Beyond that relatively high level theoretical lesson, it is reasonable to expect a set of changes in various practical policy applications. Here are the ones where, I predict, we will see the most notable and significant changes:
- The entire European project of free travel is under grave pressure and may soon crumble. If it does that would be very unfortunate. At the core of Europe lie two significant successes: the free flow of goods in a common market and the free flow of travel in an open system known as the Schengen system. That has always been somewhat suspect. It, in effect, made the travel security of each country subject to the success of the least successful state border agency. The European border agency, Frontex, has virtually no real authority – it is a coordinating organization that calls upon member state support for its operations. In a way that is very reminiscent of their recent economic problems (a common currency without a centralized financial system) the Europeans never had a centralized border approach but they had a common travel market. That market came under grave pressure this year with the flood of Syrian refugees. I fear that the apparent ease with which the Paris terrorists entered and left Europe will only increase that pressure. We may, just may, see greater centralization, but my guess is that we will seen the gradual reinstitution of border controls.
- Similarly, we are going to see significant pressure on American travel rules. Today, many Europeans travel to the US without visas in something known as the Visa Waiver Program. My own view is that the VWP actually has greater security benefits than traditional visa interviews – member countries share terrorist and criminal information with the US for data-based background checks. But there are some in the US (led, surprisingly, by Senator Diane Feinstein) who see VWP as a security vulnerability. Expect renewed efforts to tighten the program or eliminate it all together. Expect, as well, demands for other enhanced screening measures on international arrivals.
- We are already seeing the strum and drang about refugees. As one who worked in the refugee admission program, I would counsel caution in overreacting. Admission as a refugee to the United States is a demanding process. Most of the people in the pipeline to come here today entered it even before ISIS existed. If I were trying to sneak into the US, I wouldn’t use the refugee program – I’d travel to Mexico and hire someone to walk me across the border. Nonetheless, as the House vote the other day suggests, there will be at a minimum a tightening of the program’s criteria.
- As others have noted, I think the Paris attacks are likely to transform the information sharing/big data/privacy debate on both sides of the Atlantic. One thing I look for is a very quick resolution of the pending US/EU agreement for law enforcement information sharing. We may even see the Europeans yield somewhat on the Safe Harbor controversy. Whatever else comes of this, I think that for a while at least the privacy-protective arguments in Europe will weaken.
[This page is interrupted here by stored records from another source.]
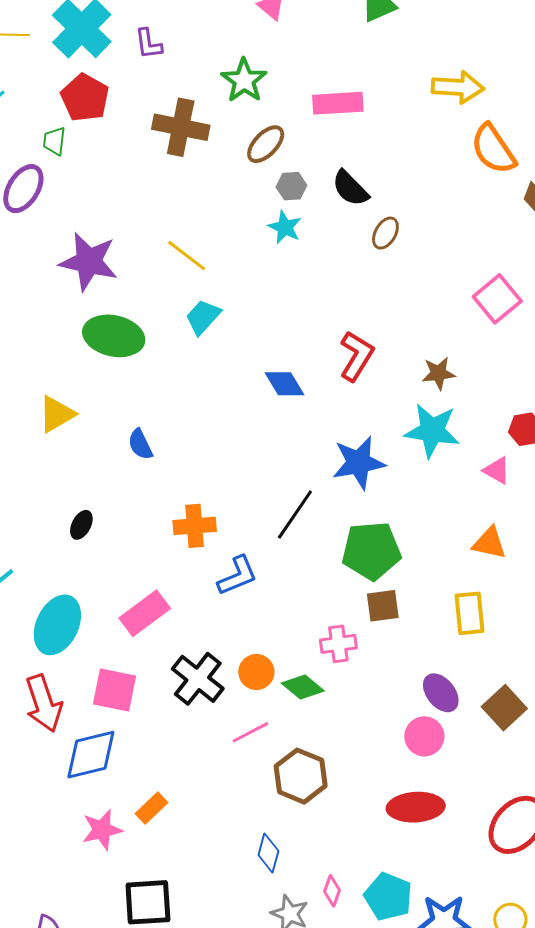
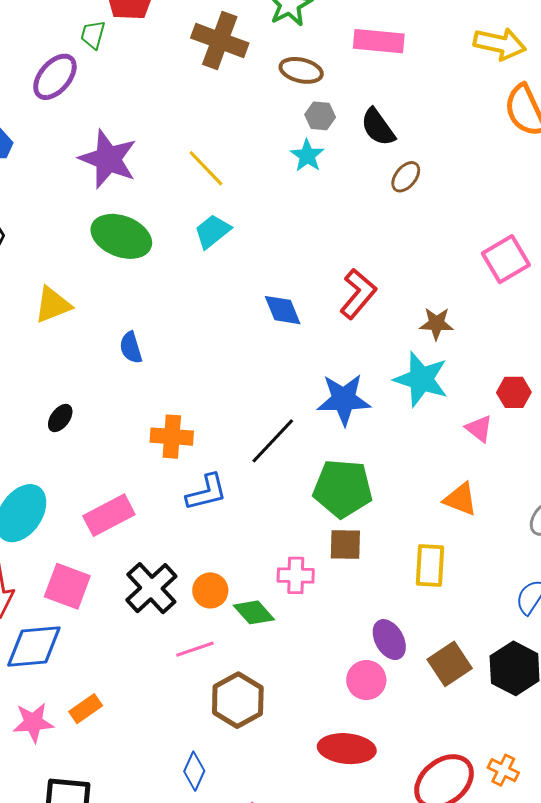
brown ellipse: (266, 144) -> (301, 70), turned 51

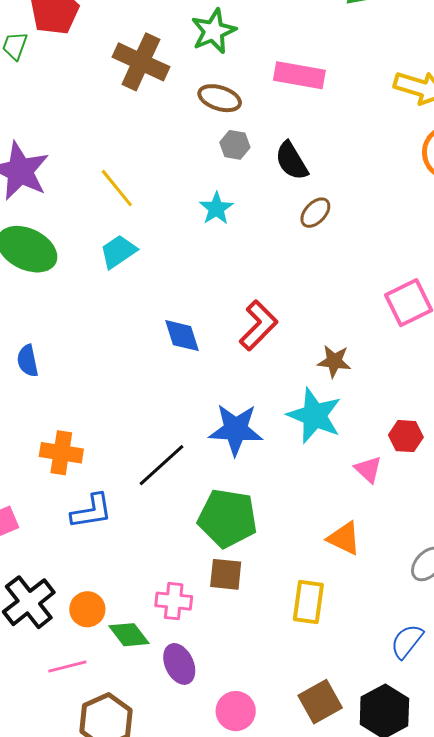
cyan star: (307, 156) -> (216, 208), moved
purple ellipse: (389, 640) -> (179, 664), moved

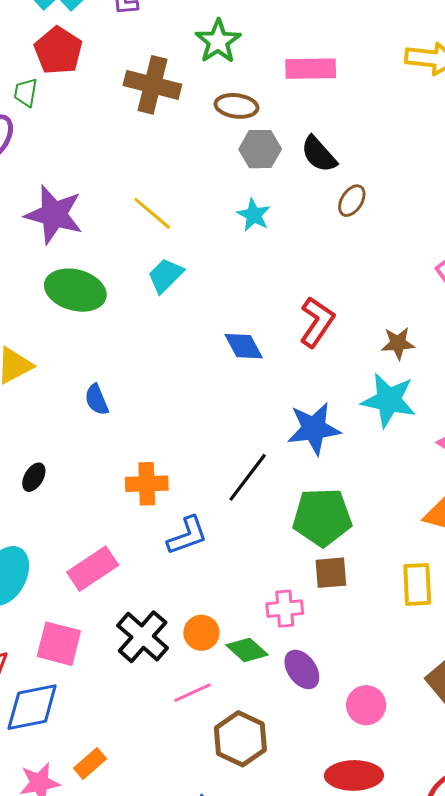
gray hexagon: (235, 145) -> (260, 149), size x1.4

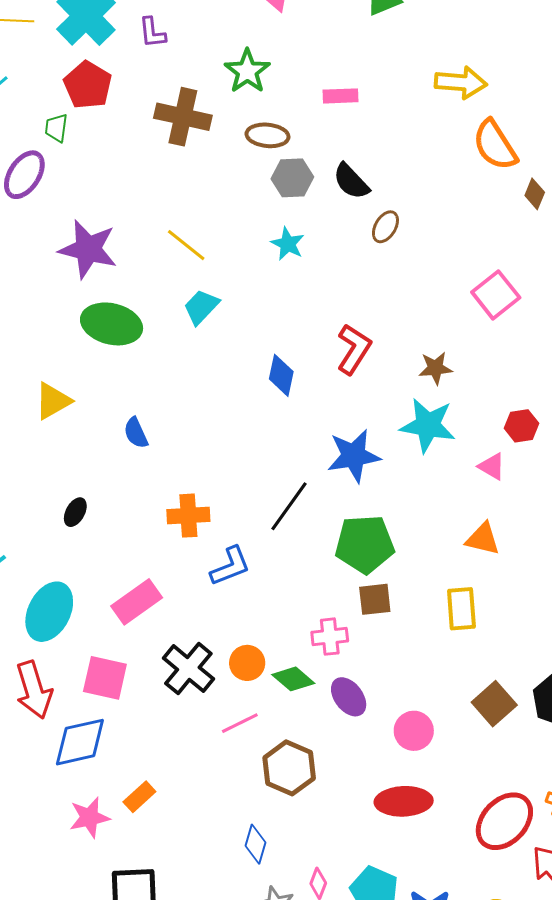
pink rectangle: (311, 69) -> (341, 96), size x0.7
blue diamond: (244, 346) -> (281, 375), turned 42

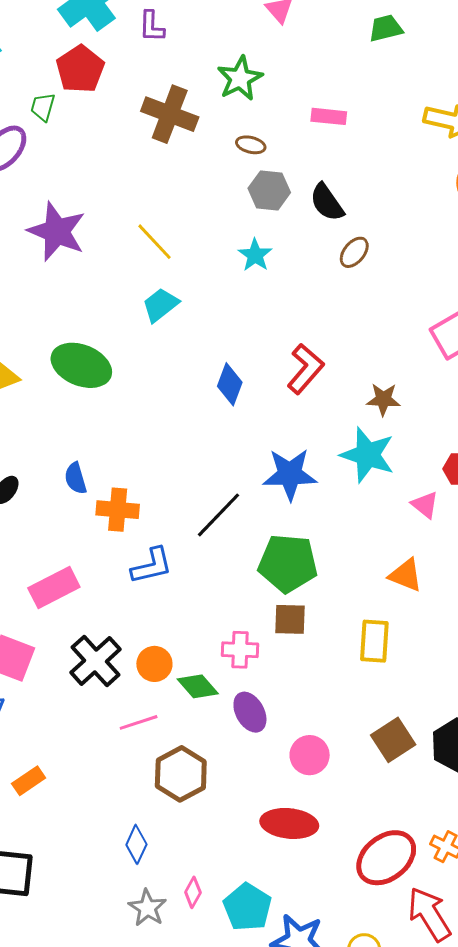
brown ellipse: (267, 135) -> (251, 145), size x0.7
green ellipse: (112, 324) -> (81, 365), moved
blue semicircle: (136, 433) -> (76, 478), moved

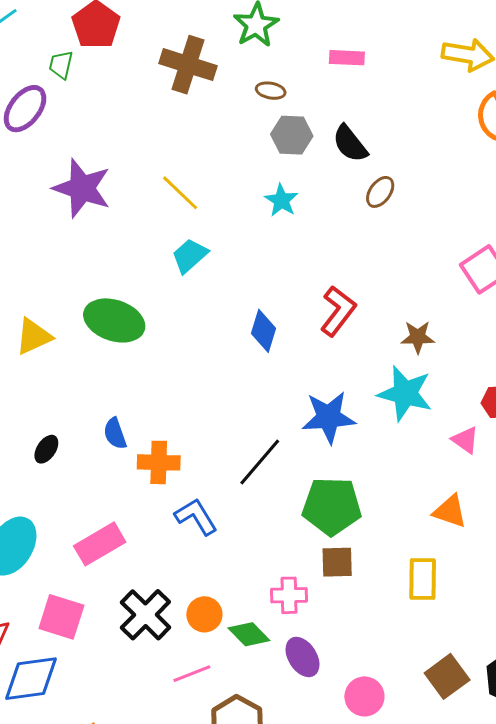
blue L-shape: (152, 566) -> (196, 517), turned -105

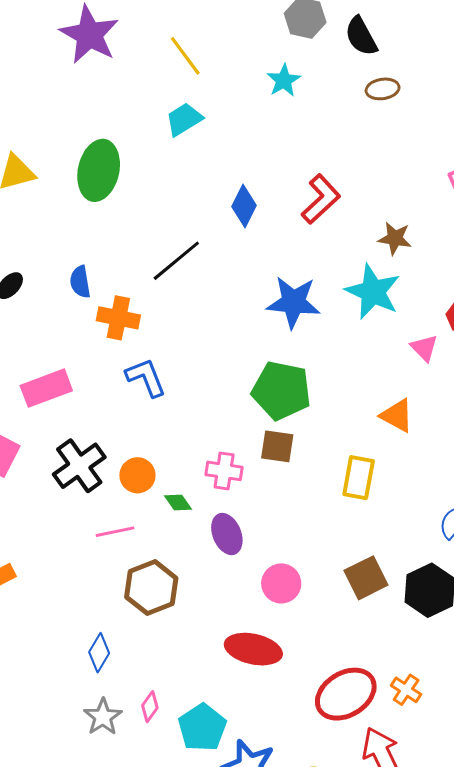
brown ellipse: (380, 192) -> (383, 89), turned 36
green ellipse: (114, 320) -> (99, 170), turned 74
black line: (260, 462) -> (176, 261), moved
green diamond: (249, 634) -> (178, 503), size x0.7

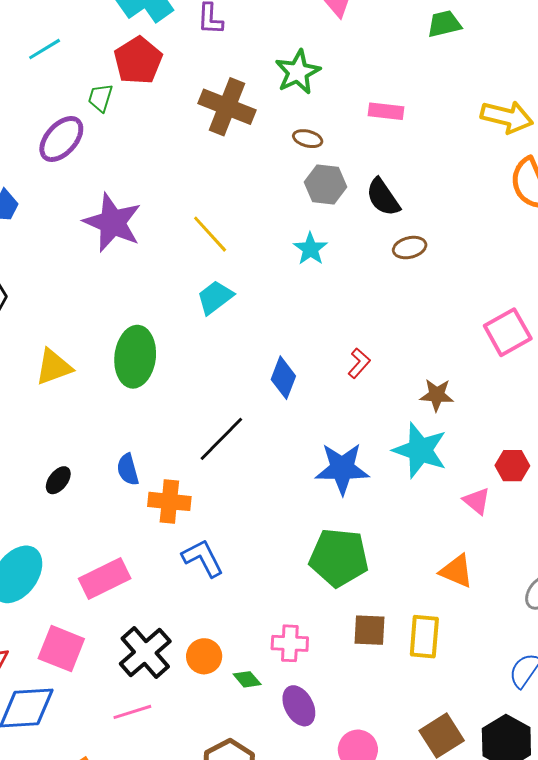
red L-shape: (321, 199) -> (359, 363), size x0.6
brown square: (277, 446) -> (370, 630), moved
pink line: (115, 532) -> (132, 712), moved

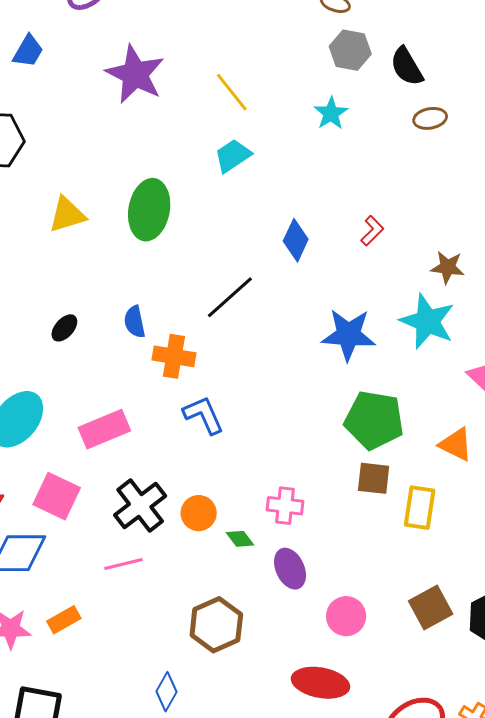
green pentagon: (339, 558) -> (374, 420), moved
brown square: (370, 630) -> (374, 478), moved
- In particular, it seems to me that Europe is going to be forced to confront the tension between privacy and security more directly. Today, for many reasons, there are significant limits on information sharing across the continent. European law enforcement don’t have access to European border databases. The European Parliament has slow rolled a Commission proposal to track travel of passengers to and from the European Union. The Schengen Information System is limited in what it may collect and share … And so on. At each turn, as a privacy protection, the Europeans have erected significant information flow barriers. We will see if that changes in the next few weeks and months.
- Finally on encryption -- As Wired reported the other day, the encryption question may actually become part of the national Presidential debate. If it does, then it will be impossible to predict how the matter will play out. I stand by the view that, until someone shows me otherwise, encryption back doors will be unwise as a technical matter – but technical requirements are often subsumed within the political debate.